The gains take patience, small steps—many of them—to improve survival rates.
In this excerpt, the writer shows how many children suffering from leukemia survive because of these patient, small steps made through clinical trials.
No new miracle drugs found. No dazzling discovery. Just plain hard work.
That is the truth of medical research, which does not make a great headline. It does not make for attention-getting testimony before a Congressional committee with the power to fund more research the disease du jour.
But this truth should offer us comfort.
We don’t have to wait for geniuses to have flashes of insight.
Hard work makes a huge difference in medicine.
This is great reading. The full text is offered free.

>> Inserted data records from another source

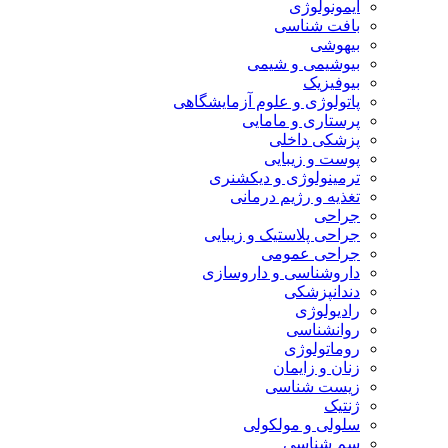
ایمونولوژی
بافت شناسی
بیهوشی
بیوشیمی و شیمی
بیوفیزیک
پاتولوژی و علوم آزمایشگاهی
پرستاری و مامایی
پزشکی داخلی
پوست و زیبایی
ترمینولوژی و دیکشنری
تغذیه و رژیم درمانی
جراحی
جراحی پلاستیک و زیبایی
جراحی عمومی
داروشناسی و داروسازی
دندانپزشکی
رادیولوژی
روانشناسی
روماتولوژی
زنان و زایمان
زیست شناسی
ژنتیک
سلولی و مولکولی
سم شناسی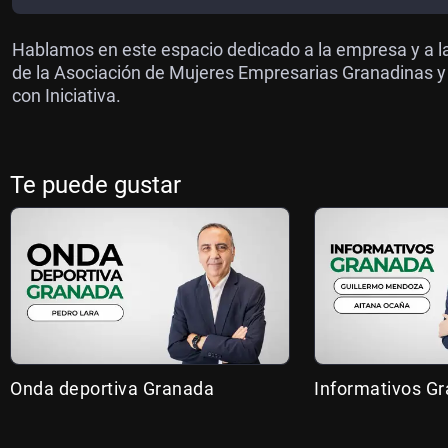
Hablamos en este espacio dedicado a la empresa y a 
de la Asociación de Mujeres Empresarias Granadinas 
con Iniciativa.
Te puede gustar
Onda deportiva Granada
Informativos G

…”John Cade fortuitously noticed that lithium salts that calmed guineapigs could treat mania; Edward Jenner invented vaccination when he realised that milkmaids exposed to cowpox never got smallpox; Alexander Fleming discovered penicillin when he observed that one of his bacterial cultures was contaminated by a fungus that seemed to kill bacteria. Louis Pasteur once lectured, “In the fields of observation, chance favours only the prepared mind.” Such medical figures enjoyed lasting fame and gratitude; they all had found diamonds in the rough. These are the heroes of our medical legends, regularly featured in movies and newspapers. In short, myth-making medical stories are almost exclusively about the pursuit of serendipity—finding the miracle cure that has escaped notice from all others, and is ripe for the taking for the relentless doctor or patient who defies conventional practice.